Pre-call

Elizabeth Koch

The doctor who is a mother knows that she is one of the lucky ones. On most nights, except the one or two or three a week when she is on call, she is able to frown at the canvas bag of produce that she picked up from the CSA she’d signed them up for, conjure up a recipe that both her husband and children will eat, and fill the small house with steam and sizzle and the ticking of the oven warming itself. She is able, on most nights, to squint into her children’s crocodile mouths and scrub their little molars with an electric brush, careful not to mix up their separate toothpastes. Then she is able to read to them, alternating nights in each one’s bed, Jane Eyre for her precocious third grader, and, for her five-year-old, the one about the boy and his hunting hounds that always makes her cry.

One night, after she turns off the lights and lies down next to her boy, who still likes her to stay until he falls asleep, she feels his lashes flick against her cheek and hears, “Mama? One day, when I was in Kindergarten, I was very lucky. Because when I woke up, you were here.”

And it is true that the doctor who is a mother is rarely at home when her children wake, though she is one of the lucky ones who has some weekends entirely free. What did they used to call them? Golden. She thinks they still are. She tells herself that her son really means the school days, when he must be gently shaken and cajoled and finally picked up out of his bed by his father, who never complains about the lunch boxes and groaning breakfasts and the kids flying down the porch steps for the bus with seconds to spare.

“I’ll be here tomorrow,” she whispers to her boy, pleased that it is still the middle of the week.

She feels him squeeze his eyes shut. “But that means you won’t be here at night.”

“But I’ll be here the morning after that, too.”

“But you’ll be tired.”

She kisses him until he forgets his grumbling. She furtively texts her husband the crying face emoji.

In the morning, she has to ask her husband what he usually packs in their lunches. Her daughter, he tells her, has stopped eating the mixed-berry Go-Gurt and now only likes the strawberry. She will have to edit the grocery order she’d scheduled to arrive that night.

When the breakfast and the calls from the bedrooms about what temperature it is outside and the teeth-brushing are finished, she kisses her children above the corners of their mouths so she can feel their cheeks and noses and lips and the flutter of their eyelids all at once.
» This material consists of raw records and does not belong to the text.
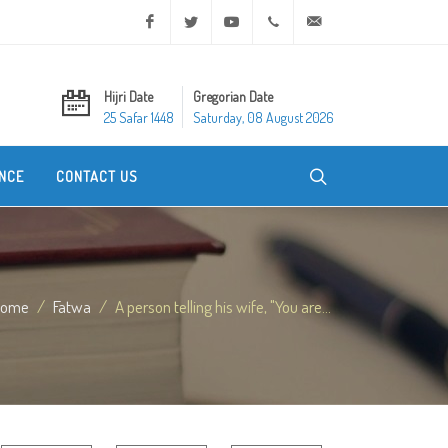
Facebook
Twitter
Youtube
+20 2 25970400
ask@dar-alifta.org
Hijri Date
Gregorian Date
25 Safar 1448
Saturday, 08 August 2026
NCE
CONTACT US
Home
Fatwa
A person telling his wife, "You are...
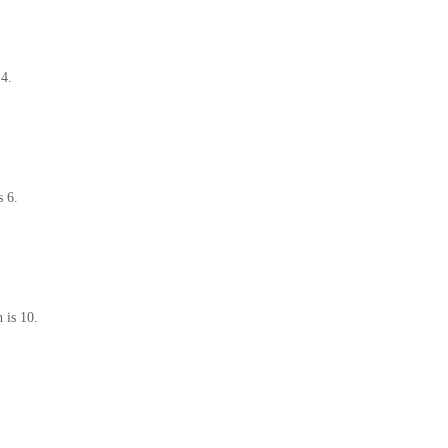
 4.
s 6.
 is 10.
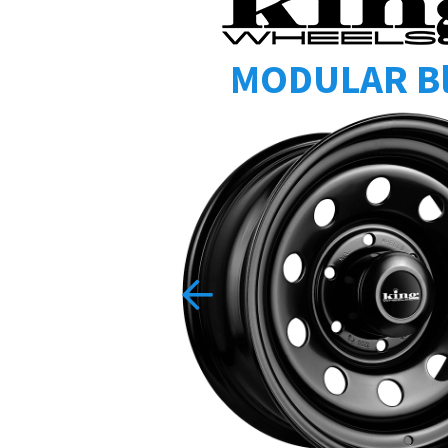
MODULAR B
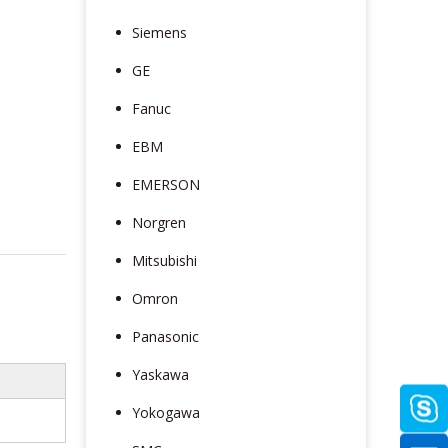
Siemens
GE
Fanuc
EBM
EMERSON
Norgren
Mitsubishi
Omron
Panasonic
Yaskawa
Yokogawa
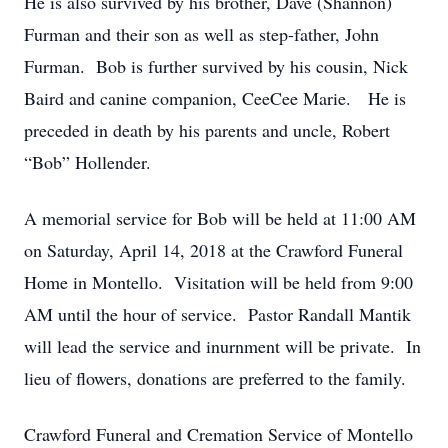
He is also survived by his brother, Dave (Shannon)
Furman and their son as well as step-father, John
Furman. Bob is further survived by his cousin, Nick
Baird and canine companion, CeeCee Marie. He is
preceded in death by his parents and uncle, Robert
“Bob” Hollender.
A memorial service for Bob will be held at 11:00 AM
on Saturday, April 14, 2018 at the Crawford Funeral
Home in Montello. Visitation will be held from 9:00
AM until the hour of service. Pastor Randall Mantik
will lead the service and inurnment will be private. In
lieu of flowers, donations are preferred to the family.
Crawford Funeral and Cremation Service of Montello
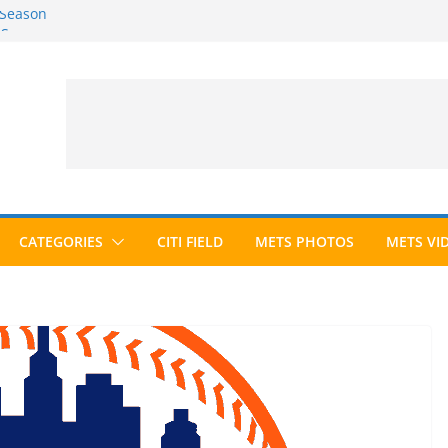
 Season
6 Season
ed to Hall of Fame; IBWAA Elects No
allot Ever?
ards Roundup
CATEGORIES
CITI FIELD
METS PHOTOS
METS VI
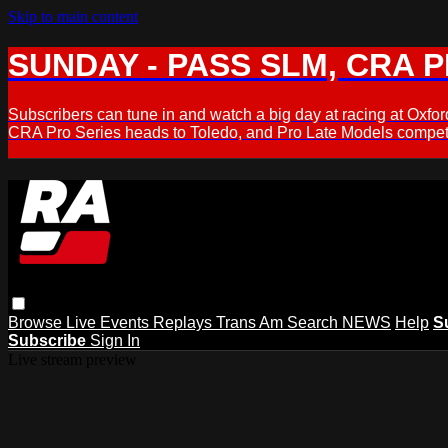
Skip to main content
SUNDAY - PASS SLM, CRA PL
Subscribers can tune in and watch a big day at racing at Ox
CRA Pro Series heads to Toledo, and Pro Late Models compete
Browse
Live Events
Replays
Trans Am
Search
NEWS
Help
S
Subscribe
Sign In
Live stream preview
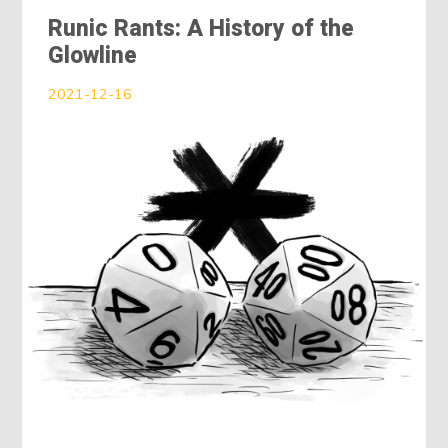
Runic Rants: A History of the
Glowline
2021-12-16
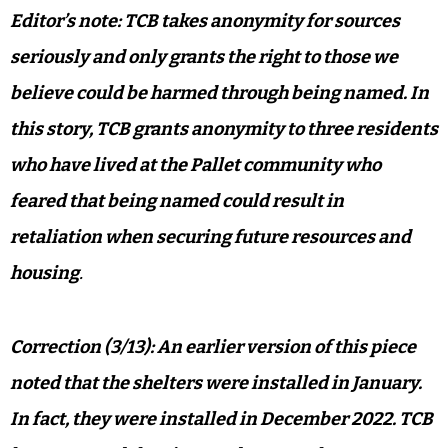
Editor’s note: TCB takes anonymity for sources
seriously and only grants the right to those we
believe could be harmed through being named. In
this story, TCB grants anonymity to three residents
who have lived at the Pallet community who
feared that being named could result in
retaliation when securing future resources and
housing
.
Correction (3/13): An earlier version of this piece
noted that the shelters were installed in January.
In fact, they were installed in December 2022. TCB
She spies on them through the screen door as they caw at a raven perched on the maple tree. They do not run for the bus.

After her husband leaves for work, she is alone in the still, sunny house. She does not know what to do. She knows she should sleep, but she clings to her aloneness and the fragile time she is lucky to have. She wonders how many people never have a day off. She wonders if she can somehow balance the scales by busying herself, for she really should clean the house or cook dinner or fix the dehumidifier in the basement that keeps blinking mysterious numbers. She thinks about the other women out in the ether, giving her permission to read a book or watch TV or do some yoga. Self-care, they clamor, You deserve it.

She is not really sure anyone deserves anything.

Soon she has a pot of chicken bones boiling on the stove, recalling how the farmer who sold her the plucked birds “made them run” so there was hardly any fat on them. She roasts root vegetables in the oven. She lowers an acorn squash whole into the Instant Pot. She worries about the missiles flying across the ocean, about the hurricane, about the election. She reminds herself how very lucky she is, and then worries that if she says this enough, it will lose its flavor, like food chewed too long.

And at the end of the morning, when she is exhausted from all the things she should do, she dresses for work. She tries not to anticipate what might come in that night. She packs too much food.

When she walks in, Tupperware thumping against her back, her coworkers greet her. “Must be nice having the morning off!” they say. She thinks she hears them measuring their own luck against her golden weekends, her pre-call mornings. And because a strong doctor never tires, and a strong mother never complains, the doctor who is a mother smiles and says yes, she got some needed rest.

Elizabeth Koch is an anesthesiologist practicing in Buffalo, NY, where she lives with her husband and two children.